A recent thread in the comp.databases.oracle.server usenet group asked whether or not a SELECT FOR UPDATE statement locks rows in the order specified by the ORDER BY clause.  Why might this be an important question?  Possibly if the SKIP LOCKED clause is implemented in the SELECT FOR UPDATE statement?  Possibly if a procedure is hanging, and it is important to know at what point an enqueue happened?  Any other reasons?

Without testing, I would have suggested that the rows are locked as the rows are read from the table blocks, and not after the ORDER BY clause alters the order of the rows.  Why?  Oracle Database is fundamentally lazy, or put another way, fundamentally efficient – in general it does not perform unnecessary work.  Locking the rows after applying the ORDER BY clause would require a second visit to the table blocks (possibly having to visit each block multiple times to lock different rows in the same block) in the order specified by the ORDER BY clause.  Such an approach could be incredibly inefficient and also error prone (what happens if a row was locked by a second session while the first session was sorting the rows per the ORDER BY clause?).

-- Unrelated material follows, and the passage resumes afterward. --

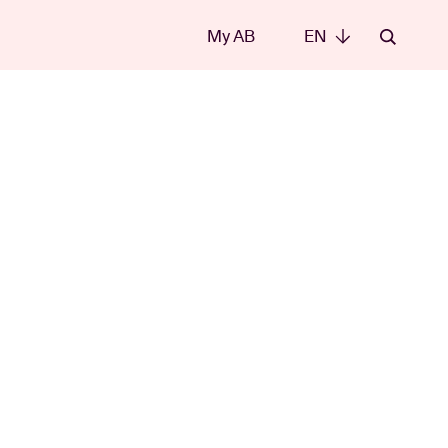
My AB
EN
EN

We could guess, but why guess when we are able to easily test the theory?  Let’s create a simple table with 10,000 rows:

DROP TABLE T1 PURGE;

CREATE TABLE T1 AS
SELECT
  ROWNUM C1,
  RPAD('A',255,'A') C2
FROM
  DUAL
CONNECT BY
  LEVEL<=10000;

COMMIT; 

Now we need 2 sessions (I will call them Session 1 and Session 2).  We will execute the same SELECT FOR UPDATE statement in both sessions, with Session 1 first selecting the table rows in ascending order and then Session 2 selecting the table rows in descending order.  If the ORDER BY clause determines the order in which the rows are locked, the row with a C1 value of 10,000 should be identified as the row that caused the enqueue because that is the first row that should be returned to Session 2.

In Session 1:

SELECT
  C1,
  C2
FROM
  T1
WHERE
  MOD(C1,100)=0
ORDER BY
  C1
FOR UPDATE; 

In Session 2:

SELECT
  C1,
  C2
FROM
  T1
WHERE
  MOD(C1,100)=0
ORDER BY
  C1 DESC
FOR UPDATE; 

(Session 2 is hung)

Let’s try to identify the row that Session 2 is waiting to lock.  There are a couple of ways to accomplish this task (on Oracle Database 10.1 and higher the join to the V$SESSION_WAIT view is unnecessary because that information is found in V$SESSION).

In Session 1:

COLUMN EVENT FORMAT A20
COLUMN OBJ# FORMAT 999999
COLUMN BLOCK# FORMAT 999999
COLUMN ROW# FORMAT 99

SELECT
  SW.EVENT,
  S.ROW_WAIT_OBJ# OBJ#,
  S.ROW_WAIT_FILE# FILE#,
  S.ROW_WAIT_BLOCK# BLOCK#,
  S.ROW_WAIT_ROW# ROW#
FROM
  V$SESSION_WAIT SW,
  V$SESSION S
WHERE
  S.USERNAME IS NOT NULL
  AND SW.SID=S.SID
  AND SW.EVENT NOT LIKE '%SQL*Net%'
  AND SW.EVENT NOT IN ('Streams AQ: waiting for messages in the queue', 'wait for unread message on broadcast channel');

EVENT                   OBJ#      FILE#  BLOCK# ROW#
-------------------- ------- ---------- ------- ----
enq: TX - row lock c   71913          4    4262   18
ontention 

We have the object ID (71913 – technically we need the DATA_OBJECT_ID, not the OBJECT_ID for the DBMS_ROWID.ROWID_CREATE call, but the two values will be identical in this test case), absolute file number (4), block (4262), and row (18) in the block that caused the enqueue.  Let’s select that row from the table:

SELECT
  C1
FROM
  T1
WHERE
  ROWID=DBMS_ROWID.ROWID_CREATE(1, 71913, 4, 4262, 18);

 C1
---
100 

The row with a C1 value of 100 is the first row that was returned by Session 1 (it will be the last row requested to be returned by Session 2), but it is also the first row that matched the WHERE clause predicates for Session 2’s SQL statement as the blocks were read (you could confirm the order in which the blocks are read by flushing the buffer cache before the select, setting the DB_FILE_MULTIBLOCK_READ_COUNT parameter at the session level to 1, enabling a 10046 trace, and then executing the SELECT FOR UPDATE statement).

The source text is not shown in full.